Description of the task => Please give an exact printout of the records, without any pictures.

Provided records =>
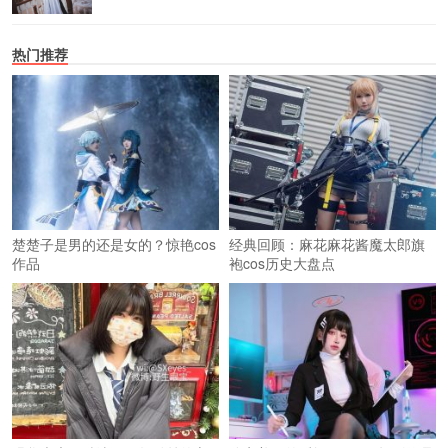
热门推荐
楚楚子是男的还是女的？惊艳cos
经典回顾：麻花麻花酱魔太郎旗
作品
袍cos历史大盘点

Exercise response =>
热门推荐
楚楚子是男的还是女的？惊艳cos
经典回顾：麻花麻花酱魔太郎旗
作品
袍cos历史大盘点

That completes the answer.